The band chose not to explain what each character was doing — “like a Ninja Turtles song,” says bassist and lyricist Pete Wentz — but rather embody the message of the film. “The idea that the way you live on forever is through other people, which is what (protagonist) Hiro really needs to learn, was a big part of the lyrics.”

Another animated feature, “The Boxtrolls,” exposes important plot background with “The Boxtrolls Song,” written by “Monty Python” alumnus Eric Idle (with composer Dario Marianelli) for the film’s villain. Idle says he was asked “to write a song for Sir Ben Kingsley to sing in drag. Who could resist such a challenge?”

The music hall showstopper, infused with cheeky humor, establishes important backstory, and needed to tell “the awful warning tale of a snatched baby in order to stir up hatred for Boxtrolls,” says Idle. “I felt it should have a kind of banjo, central European, Kurt Weill feel to it.”

Lana Del Rey’s title song from Tim Burton’s “Big Eyes” serves as an internal monologue for Amy Adams’ misused protagonist, the painter Margaret Keane, whose husband has claimed credit for all her work. As she languishes around a grocery store, haunted by this disconnection from her art, Del Rey’s spectral, molten vocals sing of “big eyes and big lies.”

The song’s orchestral character kept Danny Elfman’s score in mind. “The stuff I do with Lana tends to be very filmic, anyway,” says Daniel Heath, the track’s co-writer and producer. “She’s got a very haunting voice, and it definitely belongs in a movie world.”
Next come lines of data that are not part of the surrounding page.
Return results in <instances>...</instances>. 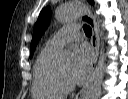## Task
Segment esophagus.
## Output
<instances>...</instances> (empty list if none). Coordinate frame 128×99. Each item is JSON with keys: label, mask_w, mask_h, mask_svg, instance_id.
<instances>
[{"label": "esophagus", "mask_w": 128, "mask_h": 99, "mask_svg": "<svg viewBox=\"0 0 128 99\" xmlns=\"http://www.w3.org/2000/svg\"><path fill=\"white\" fill-rule=\"evenodd\" d=\"M81 18L92 29L91 45H92V48L94 51V58H93V62H92V68H93L95 66L96 61H97L98 50H99V38H98L97 27H96V23H95L94 19L92 18L89 11L85 12ZM83 90H84V87L77 93V95L75 96V99H81L82 98Z\"/></svg>", "instance_id": "1"}]
</instances>
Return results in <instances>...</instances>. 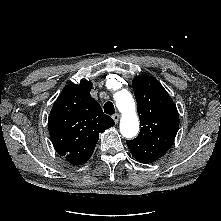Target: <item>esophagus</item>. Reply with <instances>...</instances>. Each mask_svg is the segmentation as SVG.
<instances>
[{
    "label": "esophagus",
    "instance_id": "34e87169",
    "mask_svg": "<svg viewBox=\"0 0 221 221\" xmlns=\"http://www.w3.org/2000/svg\"><path fill=\"white\" fill-rule=\"evenodd\" d=\"M112 118H113V120H114L115 123H118V121H119V119H120V115H119L118 113H116V114H114V115L112 116Z\"/></svg>",
    "mask_w": 221,
    "mask_h": 221
}]
</instances>
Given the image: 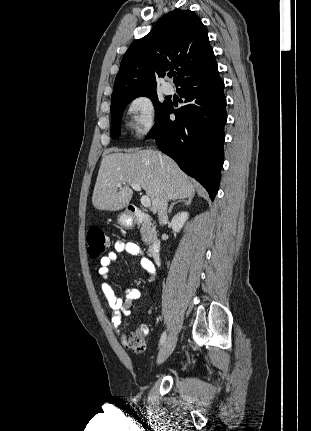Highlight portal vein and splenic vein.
I'll return each mask as SVG.
<instances>
[{
  "label": "portal vein and splenic vein",
  "mask_w": 311,
  "mask_h": 431,
  "mask_svg": "<svg viewBox=\"0 0 311 431\" xmlns=\"http://www.w3.org/2000/svg\"><path fill=\"white\" fill-rule=\"evenodd\" d=\"M123 184H125V182H123ZM117 186H122V184H117ZM131 188H133V190H135V192H142V188L141 186H138V184H130ZM142 206H144V208H151V200L149 198V196H141V200H140Z\"/></svg>",
  "instance_id": "portal-vein-and-splenic-vein-1"
}]
</instances>
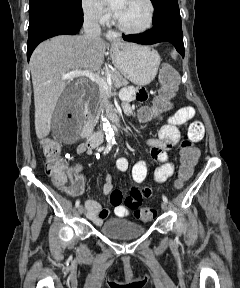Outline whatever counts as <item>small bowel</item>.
<instances>
[{"label": "small bowel", "instance_id": "c3829d8e", "mask_svg": "<svg viewBox=\"0 0 240 288\" xmlns=\"http://www.w3.org/2000/svg\"><path fill=\"white\" fill-rule=\"evenodd\" d=\"M122 108L128 115H132L131 104L134 101L143 102L148 99V91L143 87H124L120 92ZM195 109L193 107H182L170 115L167 119H162L161 125L157 131L156 138L147 139L145 142L150 147L151 157L160 163L154 172V180L157 183L165 182L174 173V164L168 160L167 152L176 146L181 138L179 127L189 123L188 138L192 142H198L203 138L204 126L198 120H193ZM93 148L87 143H81L77 146L78 154L91 155ZM129 168V162L126 158L121 157L116 161V169L119 172H125ZM82 165L75 163L69 169V172L76 184V189L69 192L73 196H77L83 192L84 177L80 174ZM147 165L144 161H138L132 168V179L135 184H141L147 176ZM103 193L110 195V202L114 206V213L119 218L127 217L130 210L123 204V193L114 189L112 177L108 174L103 183ZM137 191L141 198H149L152 195V188L148 185L142 186L140 189L133 188ZM86 215L96 225H101L110 213L109 207H102L94 200H86Z\"/></svg>", "mask_w": 240, "mask_h": 288}]
</instances>
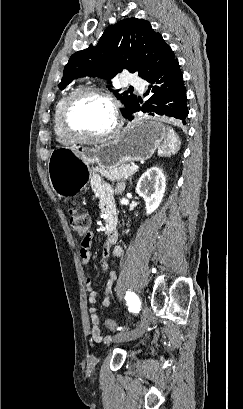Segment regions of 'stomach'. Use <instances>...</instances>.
<instances>
[{
    "mask_svg": "<svg viewBox=\"0 0 243 409\" xmlns=\"http://www.w3.org/2000/svg\"><path fill=\"white\" fill-rule=\"evenodd\" d=\"M166 135V127L155 118L135 119L113 139L94 147H58L48 160L52 189L59 196L78 194L85 188L94 166L117 168L150 158Z\"/></svg>",
    "mask_w": 243,
    "mask_h": 409,
    "instance_id": "0dacf381",
    "label": "stomach"
}]
</instances>
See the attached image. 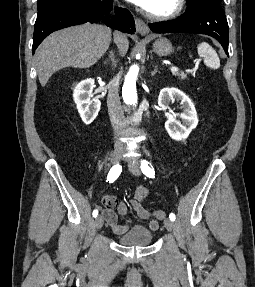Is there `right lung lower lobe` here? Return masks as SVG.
<instances>
[{"label":"right lung lower lobe","mask_w":255,"mask_h":287,"mask_svg":"<svg viewBox=\"0 0 255 287\" xmlns=\"http://www.w3.org/2000/svg\"><path fill=\"white\" fill-rule=\"evenodd\" d=\"M113 5L104 12H97L87 7L65 8L53 10L37 17L34 26L33 49L34 53L38 45L52 32L69 26L104 22L108 27L119 31L133 34L135 29L134 18L127 9L116 7V15L110 16L108 13Z\"/></svg>","instance_id":"1"}]
</instances>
Lorde’s song “Yellow Flicker Beat” is both coda and bridge for “The Hunger Games: Mockingjay — Part 1.” As the story’s first of two acts fades to black, Lorde’s vocals cut through a capella, slowly climaxing into a moody, dance-floor anthem.

“I kept coming back to the idea that the end of this film is the point of no return for (Katniss),” says Lorde. “The song needed to have this very disturbed, dark intimacy, and also this explosive moment letting you know that she is about to go postal.”

And if you have a coda that also distills a film’s narrative, such as J. Ralph’s “Until the End” for the doc “Garnet’s Gold,” about a man’s quixotic search for hidden treasure, then you have the best of both worlds. Ralph says he and director Ed Perkins wanted music that captures Garnet’s life and the film’s complex range of emotions.

“I was extremely inspired by this story and the words and music came to me very quickly,” says Ralph of the song performed by Liza Minnelli and Wynton Marsalis during the film’s final scene and into the end credits. “Ultimately ‘Until the End’ would develop into the theme of the entire film. As no other dialogue or sound would be playing, the story’s resolution solely relies on the song and Garnet’s silent performance on screen, like in a classic silent film.”